> [Work to complete]: Go through the entries below and tally the lines containing the string "Rhône"; report only the tally.
BEGIN Given records
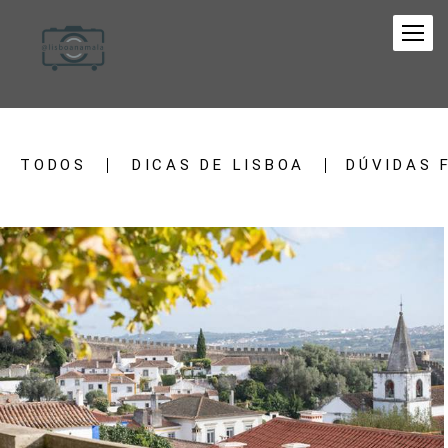
TODOS
DICAS DE LISBOA
DÚVIDAS 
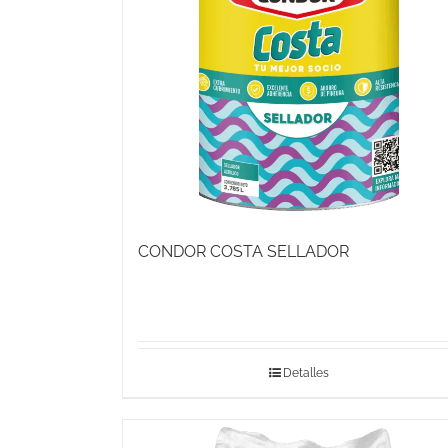
CONDOR COSTA SELLADOR
Detalles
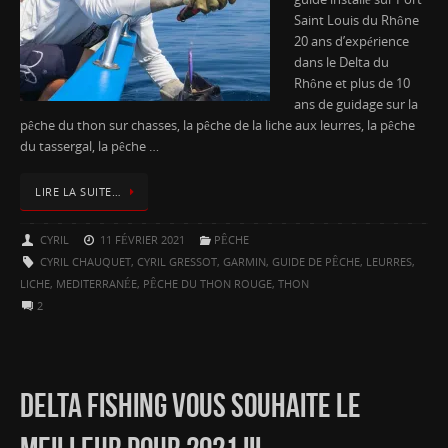
Saint Louis du Rhône
20 ans d’expérience
dans le Delta du
Rhône et plus de 10
ans de guidage sur la
pêche du thon sur chasses, la pêche de la liche aux leurres, la pêche
du tassergal, la pêche …
LIRE LA SUITE…
CYRIL
11 FÉVRIER 2021
PÊCHE
CYRIL CHAUQUET
,
CYRIL GRESSOT
,
GARMIN
,
GUIDE DE PÊCHE
,
LEURRES
,
LICHE
,
MEDITERRANÉE
,
PÊCHE DU THON ROUGE
,
THON
2
DELTA FISHING VOUS SOUHAITE LE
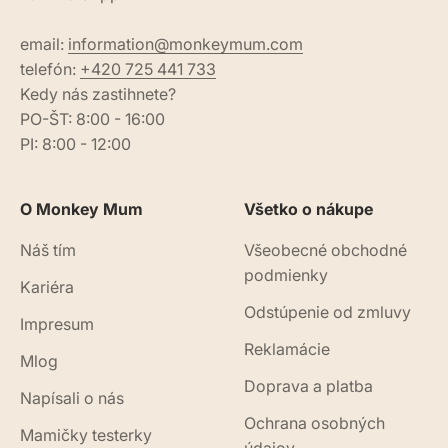
email:
information@monkeymum.com
telefón:
+420 725 441 733
Kedy nás zastihnete?
PO-ŠT: 8:00 - 16:00
PI: 8:00 - 12:00
O Monkey Mum
Všetko o nákupe
Náš tím
Všeobecné obchodné
podmienky
Kariéra
Odstúpenie od zmluvy
Impresum
Reklamácie
Mlog
Doprava a platba
Napísali o nás
Ochrana osobných
Mamičky testerky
END Given records
> [Solution to this problem]: 2